All of the essays collected here are written from the position of experience, reporting from what Daum calls the ‘broken-in world’: life that experienced divorce, death of parents, dramatic financial fluctuations, real estate uprootedness, large-scale ideological shifts in institutions. Not children, though: she writes from the position of a woman who never wanted them, but this outlook evolved with experience too and one of the essays documents how she moved from being a freedom-from-children polemicist-proselytizer to a supporter of childbearing by other people. Those of us who’ve listened to her podcasts will know that there’s been a further step: she is a pro-natalist for others. Her own decision to remain childless and live alone is one of the few things she has no regrets about: “I am so lucky,” and we believe her.
I don’t really see my life in that precise way, but I periodically re-read her essay on preferring to spend Thanksgiving (or Christmas, or any family-heavy holiday) on her own and think, this is still persuasive, this is still right.
Where I feel particularly seen is in the pages describing her fussiness around the end-of-life decisions, and any person who lives solo and hasn’t got any family left around her will understand this well. She dedicates many darkly funny pages to her ruminations on what will happen to her possessions if she suddenly dies, and she seems to be giving a lot of thought, as one must, to the logistics of one’s burial (she’s currently mostly in favour of ‘natural burials’ but the natural burial cemeteries are far from where she lives in LA, which is pretty much how things are in Toronto as well. You could opt for one, but it will have to be in Coburg).

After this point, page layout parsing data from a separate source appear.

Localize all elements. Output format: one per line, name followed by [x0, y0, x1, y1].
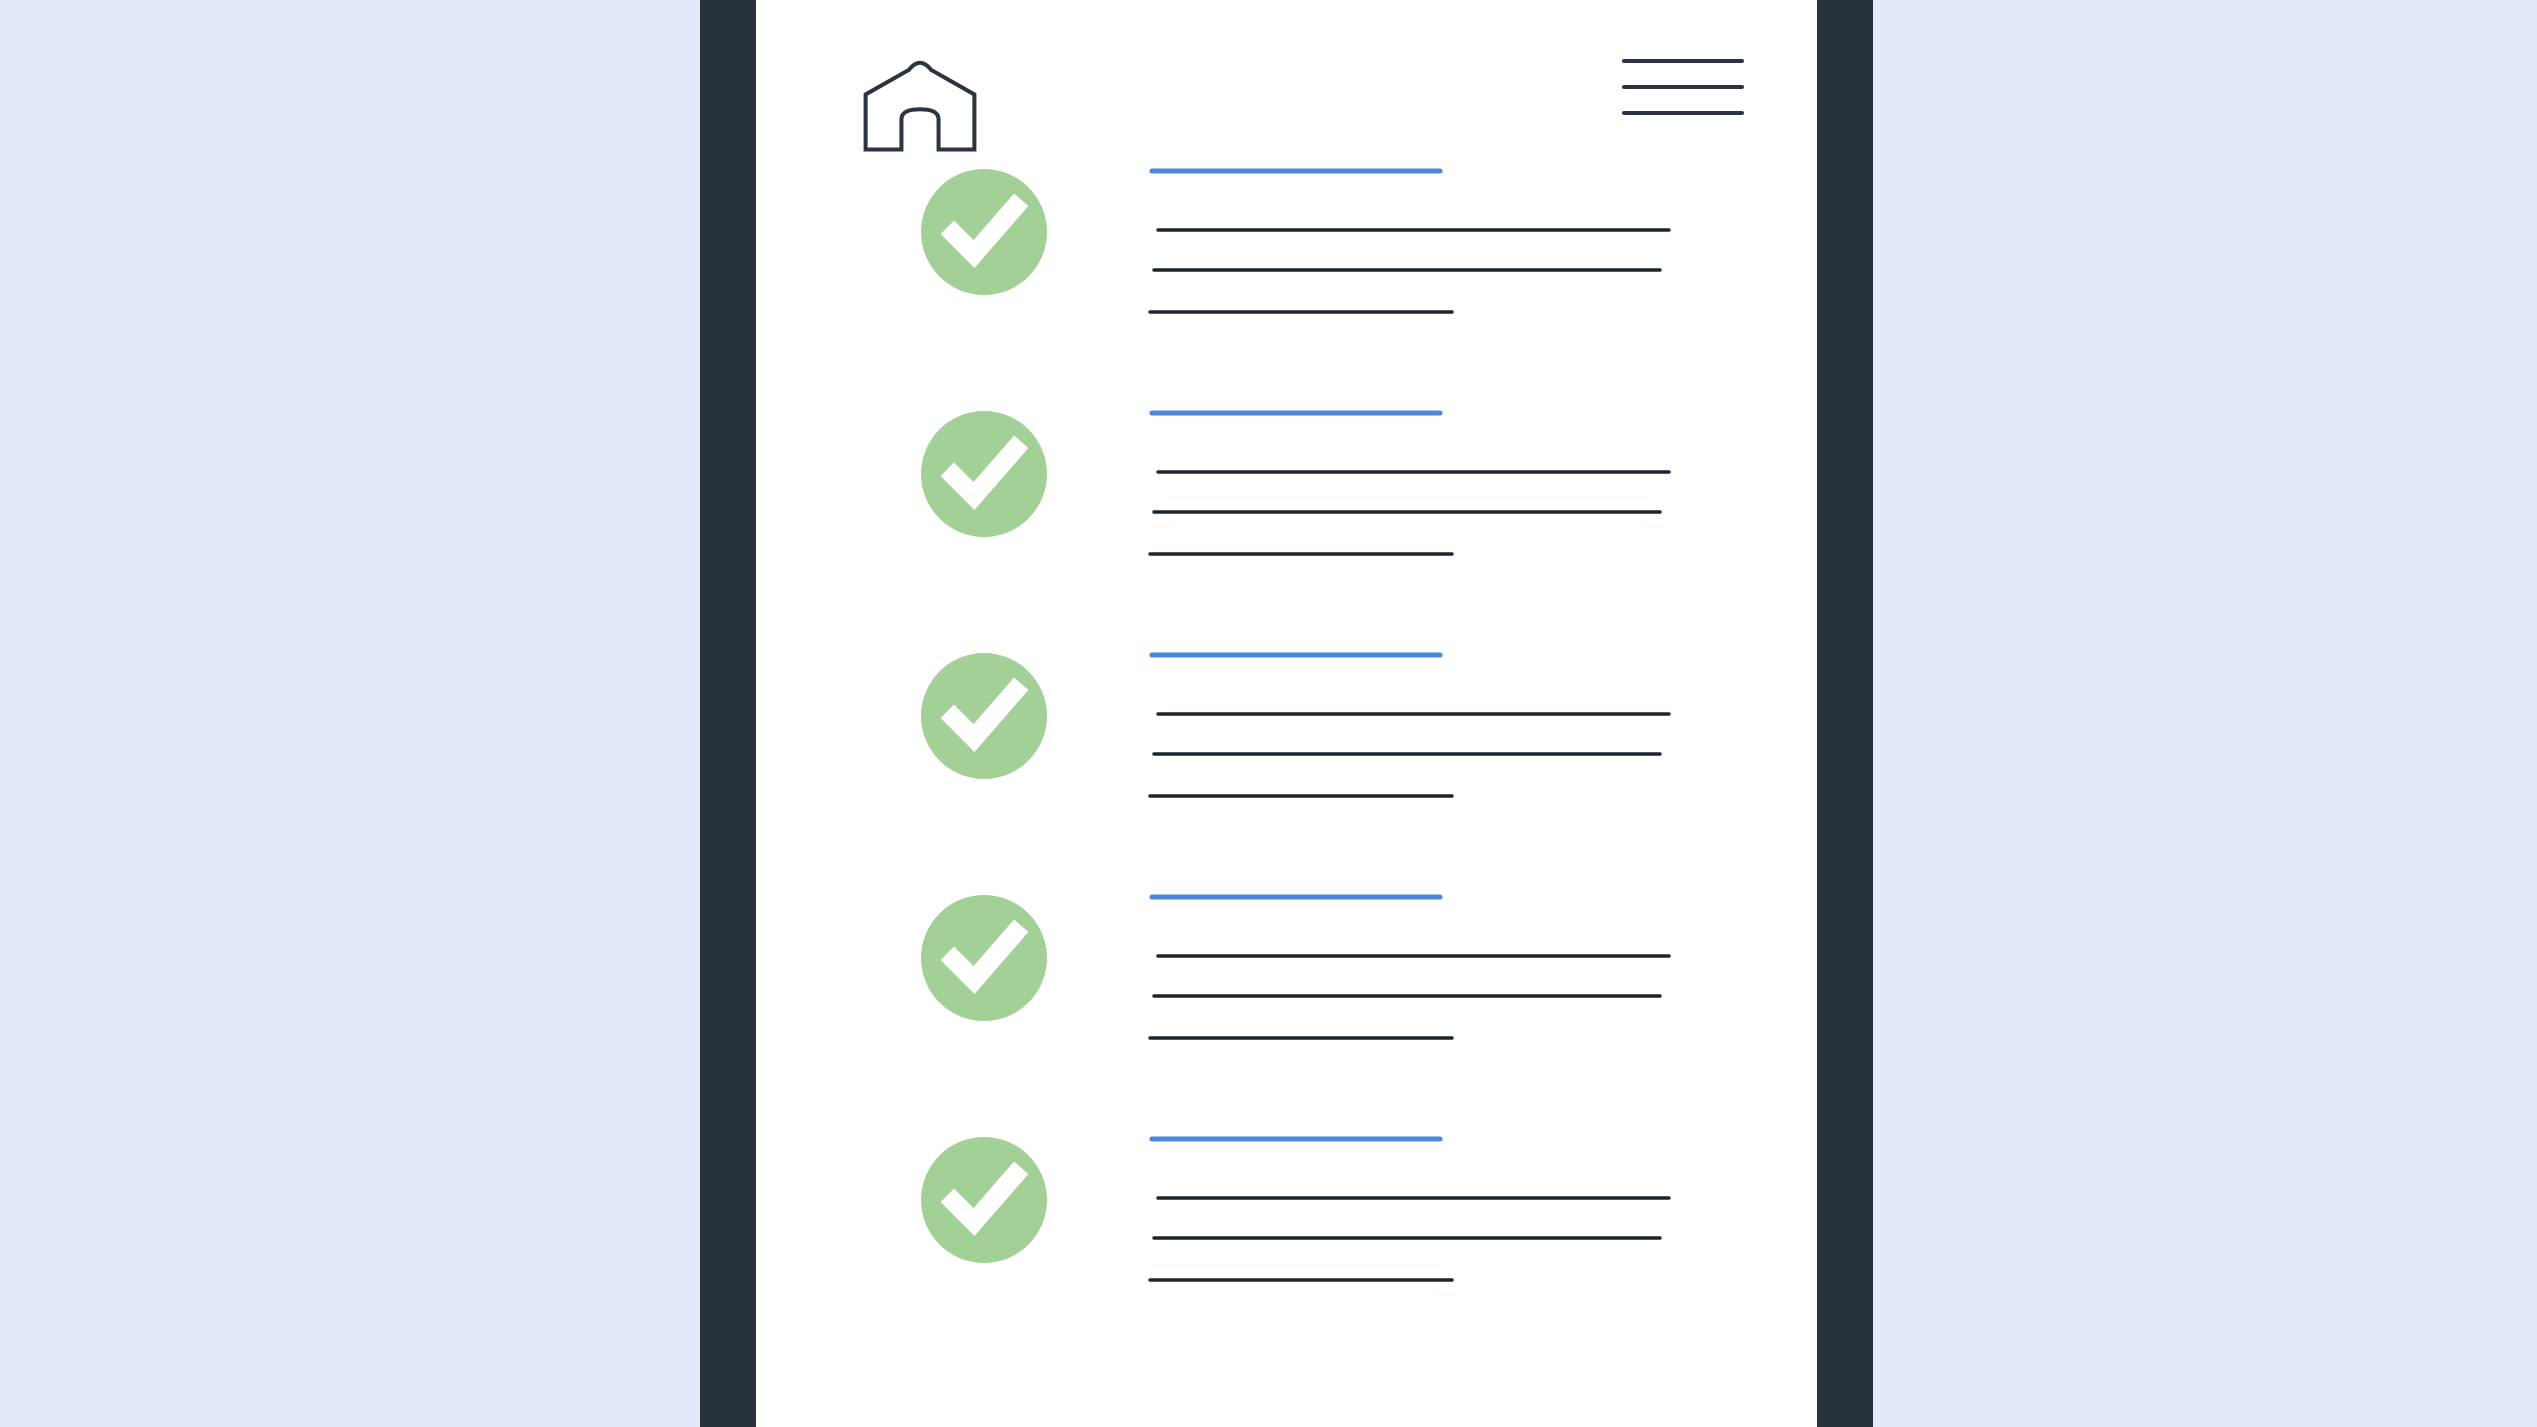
- button[interactable]: Menu: [1608, 40, 1748, 150]
- button[interactable]: [896, 412, 1776, 624]
- button[interactable]: [896, 170, 1776, 382]
- button[interactable]: [896, 896, 1776, 1108]
- button[interactable]: [896, 654, 1776, 866]
- button[interactable]: Home: [856, 38, 984, 162]
- button[interactable]: [896, 1138, 1776, 1350]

The only essay that I’ve read as an anthropologist from another country was the piece about loving large dogs and not being able to imagine life without one. (Her current canine companion is called Hugo and is a St. Bernard.) Europeans mostly grow up in apartments and when and where I was growing up in Communist Eastern Europe there was no culture of urban pet ownership, so this has always been a peculiarly Western World thing for me. Rearranging your life – home, travel plans, interactions with other humans - around a pet animal is not something I understand, but she does a good job making it close to comprehensible.

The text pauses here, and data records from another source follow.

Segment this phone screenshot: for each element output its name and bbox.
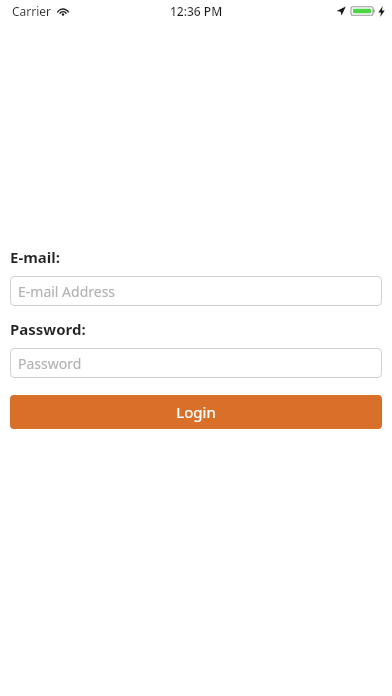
- staticText: E-mail:: [10, 247, 60, 267]
- staticText: 12:36 PM: [170, 3, 223, 19]
- button[interactable]: E-mail Address: [10, 276, 382, 306]
- button[interactable]: Password: [10, 348, 382, 378]
- staticText: Carrier: [12, 3, 52, 19]
- staticText: Password: [18, 354, 82, 373]
- staticText: E-mail Address: [18, 282, 116, 301]
- staticText: Password:: [10, 319, 86, 339]
- staticText: Login: [176, 402, 216, 422]
- button[interactable]: Login: [10, 395, 382, 429]
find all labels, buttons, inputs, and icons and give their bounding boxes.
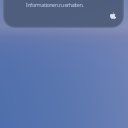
button[interactable]: Informationen zu erhalten. — [4, 0, 123, 27]
staticText: Informationen zu erhalten. — [26, 1, 83, 8]
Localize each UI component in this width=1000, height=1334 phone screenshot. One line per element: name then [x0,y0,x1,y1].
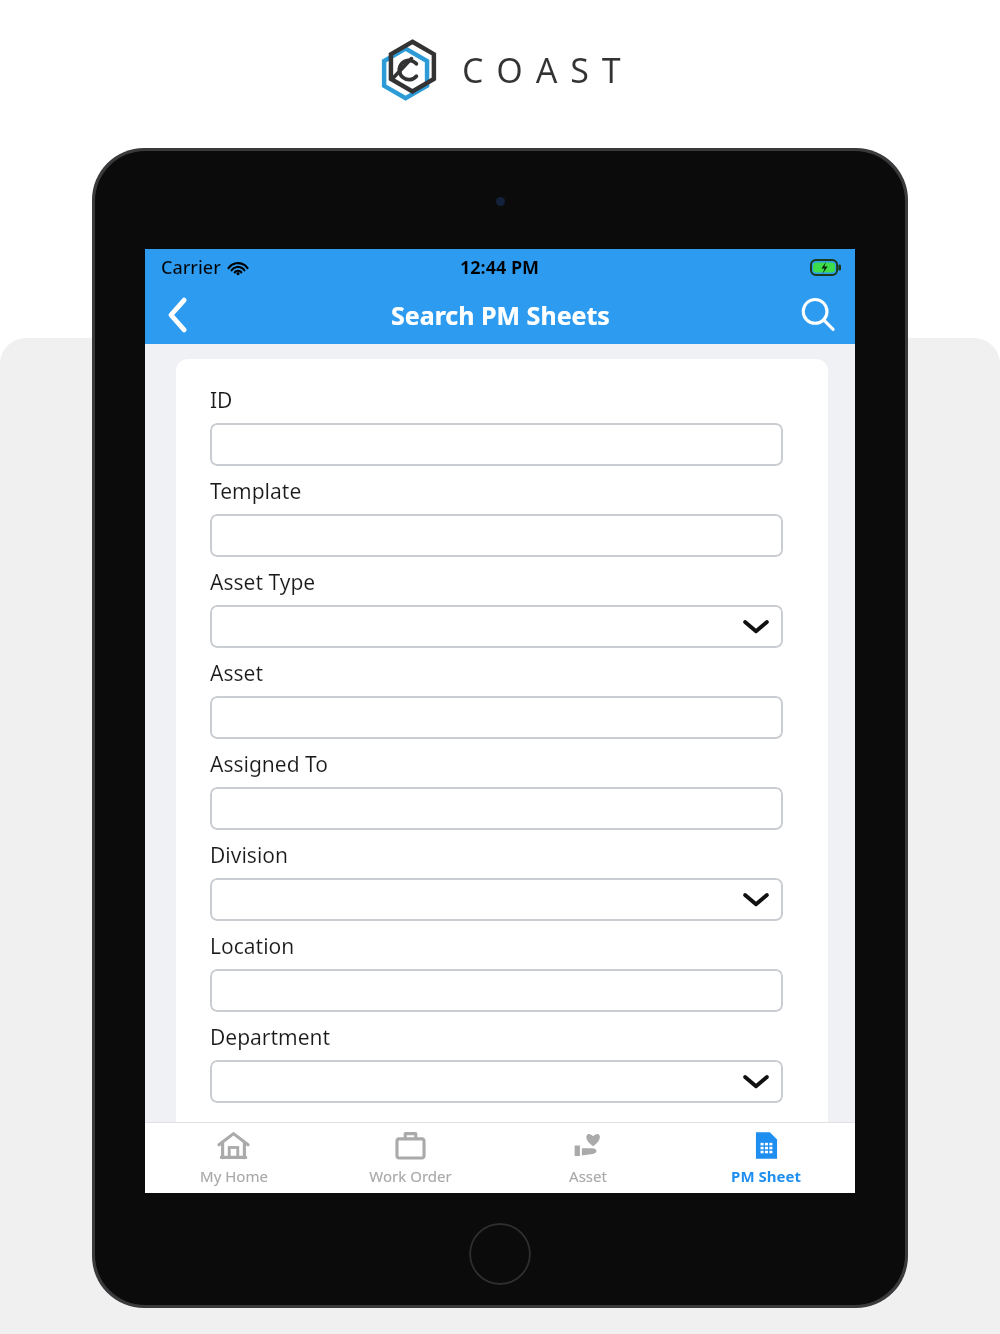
staticText: Carrier [161,255,221,280]
staticText: Asset [210,659,263,688]
staticText: My Home [200,1166,268,1186]
staticText: PM Sheet [731,1166,801,1186]
button[interactable] [210,878,783,921]
button[interactable] [210,787,783,830]
staticText: Location [210,932,295,961]
staticText: Assigned To [210,750,328,779]
staticText: Department [210,1023,331,1052]
staticText: Search PM Sheets [391,298,610,332]
button[interactable] [210,605,783,648]
button[interactable] [210,696,783,739]
button[interactable]: Work Order [322,1122,499,1193]
staticText: Work Order [369,1166,452,1186]
button[interactable]: My Home [145,1122,322,1193]
staticText: C O A S T [462,47,623,93]
staticText: Template [210,477,302,506]
button[interactable]: Asset [499,1122,677,1193]
button[interactable] [210,514,783,557]
staticText: Division [210,841,288,870]
button[interactable] [210,423,783,466]
staticText: Asset Type [210,568,316,597]
button[interactable] [210,1060,783,1103]
staticText: Asset [569,1166,607,1186]
button[interactable]: PM Sheet [677,1122,855,1193]
button[interactable]: Search [781,286,855,344]
staticText: ID [210,386,233,415]
button[interactable] [210,969,783,1012]
button[interactable]: Back [145,286,211,344]
staticText: 12:44 PM [460,255,540,280]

One other thing that I can’t follow Meghan Daum all the way through is her commitment to the personal essay. Essays have been personal from the get-go (see under Montaigne), but something happened in the last 10-20 years to North American nonfiction writers that made them incapable of looking outside themselves, so we have personal essays of gorier and gorier emotional exhibitionism going viral every few months. But what will happen to the professionally edited, painstakingly crafted personal essay, the kind of which Daum made a writerly career on, now that everyone is sharing their unprocessed ‘lived experience’ on multiple platforms day in, day out? Well, it will end, Daum writes - and that particular vein from which to write has almost completely dried out for her at any rate. In her final essay, on “the end of the personal”, she predicts that some other sources of writing will appear, and maybe the personal will be alchemized in a form different from the personal essay, and I salute this development. Already the Catastrophe Hour essays come with socio-politico-historical inflections and many are written with a long view, not the current view, in mind. (Interestingly, there are very few mentions of the pandemic in this book, and no essays about it, so I presume Daum doesn’t believe it will have changed anything about our societies to a significant degree and will recede eventually, the way of 9/11, another event that was to change everything.)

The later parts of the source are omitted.